[INFORMATION]:
++++++++++++++++++++
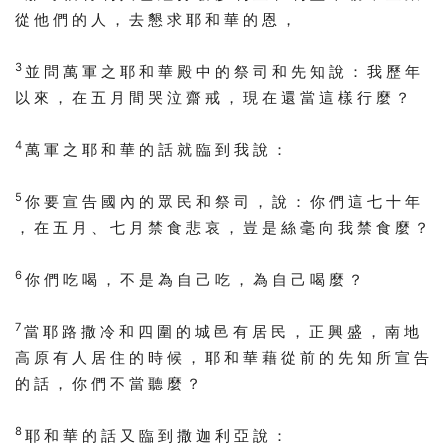
從 他 們 的 人 ， 去 懇 求 耶 和 華 的 恩 ，
3
並 問 萬 軍 之 耶 和 華 殿 中 的 祭 司 和 先 知 說 ： 我 歷 年
以 來 ， 在 五 月 間 哭 泣 齋 戒 ， 現 在 還 當 這 樣 行 麼 ？
4
萬 軍 之 耶 和 華 的 話 就 臨 到 我 說 ：
5
你 要 宣 告 國 內 的 眾 民 和 祭 司 ， 說 ： 你 們 這 七 十 年
， 在 五 月 、 七 月 禁 食 悲 哀 ， 豈 是 絲 毫 向 我 禁 食 麼 ？
6
你 們 吃 喝 ， 不 是 為 自 己 吃 ， 為 自 己 喝 麼 ？
7
當 耶 路 撒 冷 和 四 圍 的 城 邑 有 居 民 ， 正 興 盛 ， 南 地
高 原 有 人 居 住 的 時 候 ， 耶 和 華 藉 從 前 的 先 知 所 宣 告
的 話 ， 你 們 不 當 聽 麼 ？
8
耶 和 華 的 話 又 臨 到 撒 迦 利 亞 說 ：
++++++++++++++++++++
[PROBLEM TO SOLVE]: Take the data above and repeat it exactly, leaving each picture out.

[WORKED SOLUTION]:
從 他 們 的 人 ， 去 懇 求 耶 和 華 的 恩 ，
3
並 問 萬 軍 之 耶 和 華 殿 中 的 祭 司 和 先 知 說 ： 我 歷 年
以 來 ， 在 五 月 間 哭 泣 齋 戒 ， 現 在 還 當 這 樣 行 麼 ？
4
萬 軍 之 耶 和 華 的 話 就 臨 到 我 說 ：
5
你 要 宣 告 國 內 的 眾 民 和 祭 司 ， 說 ： 你 們 這 七 十 年
， 在 五 月 、 七 月 禁 食 悲 哀 ， 豈 是 絲 毫 向 我 禁 食 麼 ？
6
你 們 吃 喝 ， 不 是 為 自 己 吃 ， 為 自 己 喝 麼 ？
7
當 耶 路 撒 冷 和 四 圍 的 城 邑 有 居 民 ， 正 興 盛 ， 南 地
高 原 有 人 居 住 的 時 候 ， 耶 和 華 藉 從 前 的 先 知 所 宣 告
的 話 ， 你 們 不 當 聽 麼 ？
8
耶 和 華 的 話 又 臨 到 撒 迦 利 亞 說 ：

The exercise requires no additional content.